According to the American Hospital Association’s Trendwatch, hospitals in America averaged operating margins between 2 and 7 percent between 1993 and 2015. Total margins for the same time period were between 4 and 8 percent(1). With fairly small profit margins, hospitals and healthcare organizations have to keep tight reins on processes and costs. But costs can’t be cut at the expense of patient care or compliance, which means strategic improvements are a must within healthcare environments.
Becker’s Hospital Review notes that hospitals compete heavily in multiple areas, including quality of care service and the cost of – and they aren’t just competing for end-users such as patients (2). Hospitals, and all healthcare providers, compete for referrals, industry partnerships, accreditations and contracts with insurance companies and payers. Because processes in healthcare organizations have so many customers, it can be difficult to make improvements that enhance services for one customer without negatively impacting outcomes for another. A change that makes a service faster for a patient might make it more expensive; a change that reduces costs could be noncompliant with one or more regulations. The DMAIC methodology helps teams consider all customers and outcomes to avoid such issues.
At the heart of most healthcare organizations – even those that serve in auxiliary capacities – is service to the patient. This is particularly true in clinical circles, where errors can lead to negative patient outcomes, including longer treatments, healthcare-related illness and injuries, and even death. Not only do these outcomes create a negative impact to the organization’s brand and open possibilities for expensive malpractice suits, but they are also undesirable because healthcare employees are in the business of saving lives and improving living, not in making things worse. Six Sigma can be used in clinical settings to improve processes and make positive outcomes more likely.

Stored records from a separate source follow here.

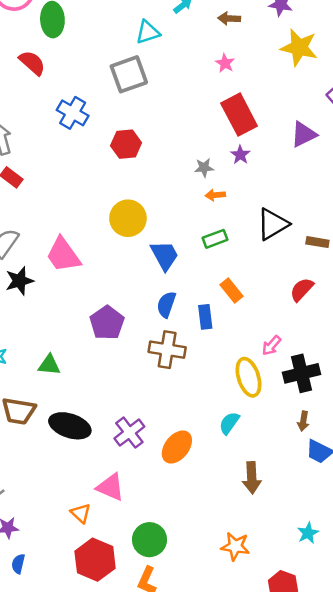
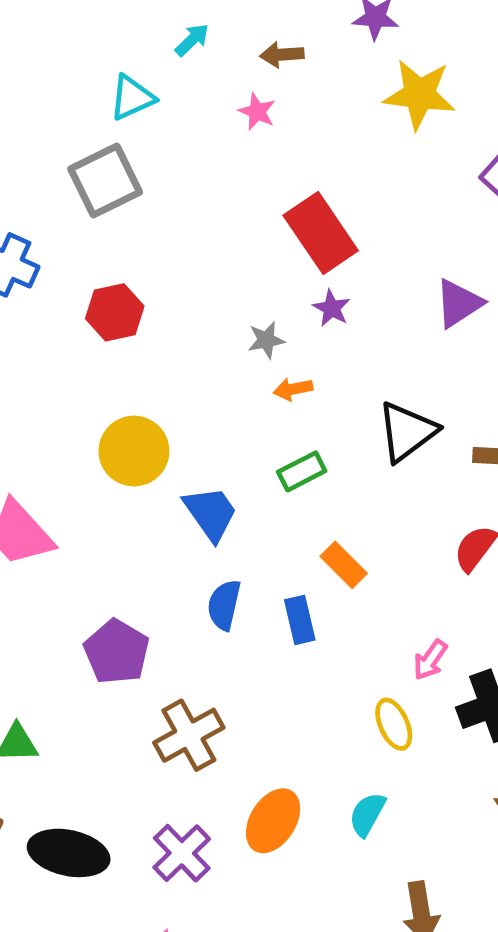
pink star: (225, 63) -> (257, 112), moved
purple triangle: (304, 134) -> (459, 303), moved
brown cross: (167, 350) -> (189, 735), moved, turned -32
yellow ellipse: (248, 377) -> (394, 724), size x0.7
orange ellipse: (177, 447) -> (273, 821), moved

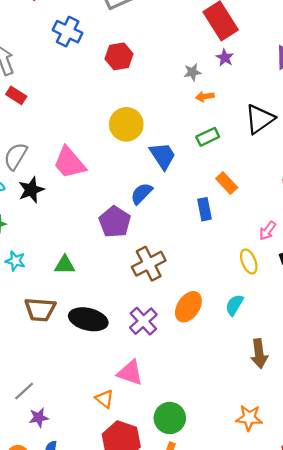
blue semicircle: (224, 605) -> (142, 193), moved, turned 30

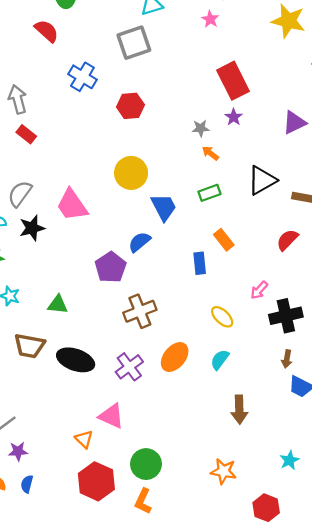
orange arrow: (205, 97) -> (210, 153), turned 42
yellow ellipse: (249, 261) -> (222, 317), moved, turned -30

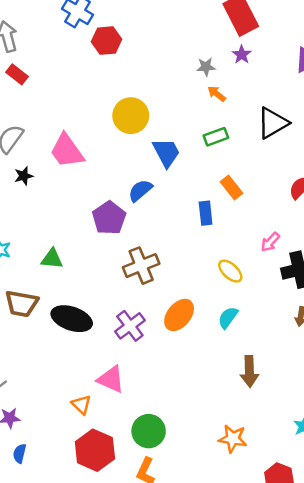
red hexagon: (130, 106) -> (107, 41), moved
black star: (32, 228) -> (24, 176), size x0.7

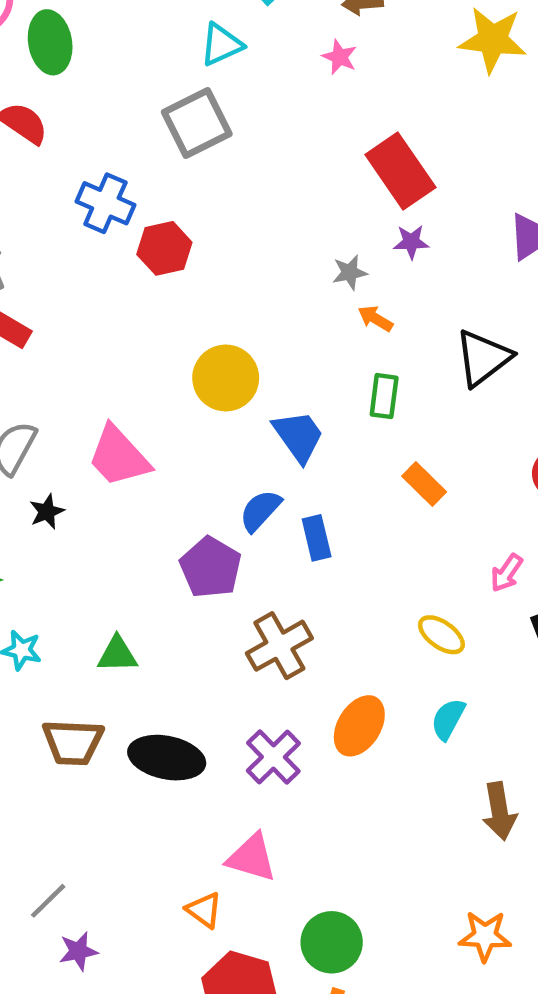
purple star: (242, 55) -> (411, 242), turned -30
green rectangle: (216, 137) -> (384, 396), turned -55
blue rectangle: (206, 213) -> (317, 538), moved

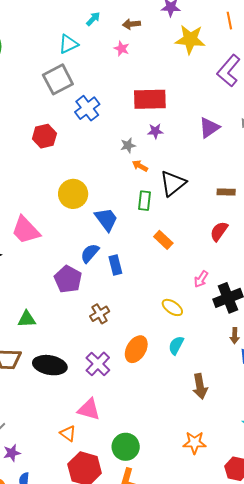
red rectangle: (400, 171) -> (150, 99), turned -56
blue cross: (105, 203) -> (87, 108), moved, turned 30
black triangle: (483, 358) -> (173, 183), moved
brown cross: (279, 646) -> (100, 314), size x0.7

Six Sigma can be used to reduce errors throughout the healthcare service chain. Errors in administrative tasks, such as patient enrollment or claims billing, lead to delayed care or payment. Errors in inventory ordering lead to shortages that impact the ability to serve patients’ immediate needs. Six Sigma has been used in healthcare to reduce physician error, reduce patient wait times, decrease supply chain steps and costs, create stronger reimbursement flows, and decrease the time it takes labs to return results. Those are just a few uses of Six Sigma in healthcare.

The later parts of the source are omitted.